» **Your instructions**: Within the listing below, the lines to output run from the one containing "News Live (445, 24)" through the one containing "SAT (31, 667)"; copy them exactly and nothing else.

» **Dataset extract**:

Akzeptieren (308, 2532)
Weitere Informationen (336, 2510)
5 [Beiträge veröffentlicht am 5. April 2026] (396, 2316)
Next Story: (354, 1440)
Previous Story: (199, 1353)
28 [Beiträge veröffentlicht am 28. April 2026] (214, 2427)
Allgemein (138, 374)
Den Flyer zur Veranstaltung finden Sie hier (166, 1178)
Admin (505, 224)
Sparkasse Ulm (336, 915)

---

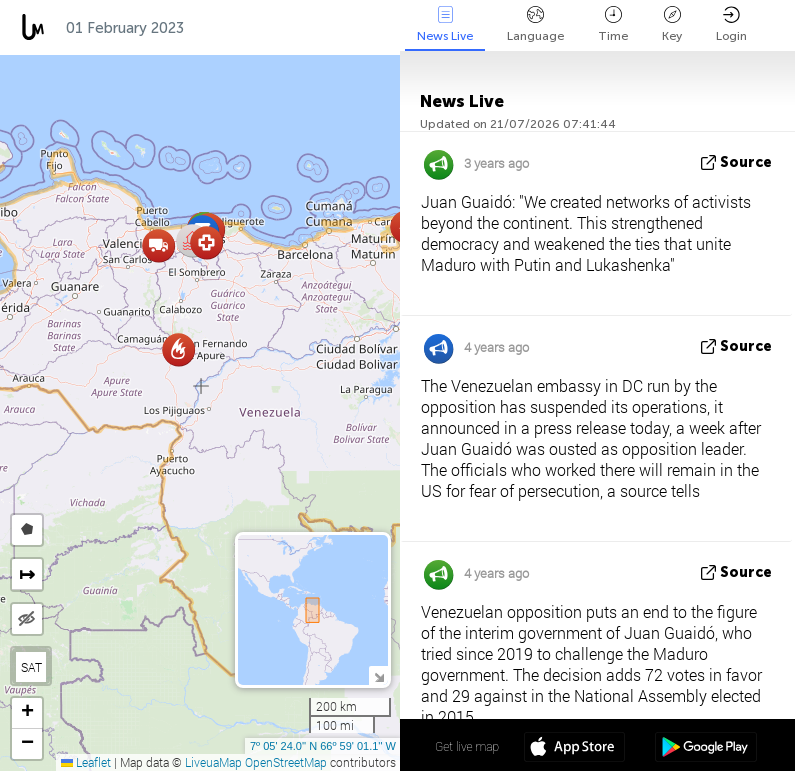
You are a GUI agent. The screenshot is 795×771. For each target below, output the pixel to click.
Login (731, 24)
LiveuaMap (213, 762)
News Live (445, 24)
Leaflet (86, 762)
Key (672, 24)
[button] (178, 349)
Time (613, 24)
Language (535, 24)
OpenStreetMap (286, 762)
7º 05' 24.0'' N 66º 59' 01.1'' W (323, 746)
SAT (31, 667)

--

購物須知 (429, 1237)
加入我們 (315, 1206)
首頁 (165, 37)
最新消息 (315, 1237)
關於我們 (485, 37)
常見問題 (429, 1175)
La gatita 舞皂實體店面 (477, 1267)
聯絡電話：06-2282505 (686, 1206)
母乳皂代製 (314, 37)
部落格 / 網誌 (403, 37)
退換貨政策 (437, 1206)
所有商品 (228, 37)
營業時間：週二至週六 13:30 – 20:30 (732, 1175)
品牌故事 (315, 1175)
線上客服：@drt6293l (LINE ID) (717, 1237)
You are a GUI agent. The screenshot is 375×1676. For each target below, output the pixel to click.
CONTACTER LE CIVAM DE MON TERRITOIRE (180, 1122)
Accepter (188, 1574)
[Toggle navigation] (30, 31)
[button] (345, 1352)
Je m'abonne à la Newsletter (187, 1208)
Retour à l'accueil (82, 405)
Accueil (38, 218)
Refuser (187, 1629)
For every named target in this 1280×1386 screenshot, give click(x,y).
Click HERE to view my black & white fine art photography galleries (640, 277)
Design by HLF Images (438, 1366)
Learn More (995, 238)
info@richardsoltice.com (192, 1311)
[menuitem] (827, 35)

» **Result of the task**:
News Live (445, 24)
Leaflet (86, 762)
Key (672, 24)
[button] (178, 349)
Time (613, 24)
Language (535, 24)
OpenStreetMap (286, 762)
7º 05' 24.0'' N 66º 59' 01.1'' W (323, 746)
SAT (31, 667)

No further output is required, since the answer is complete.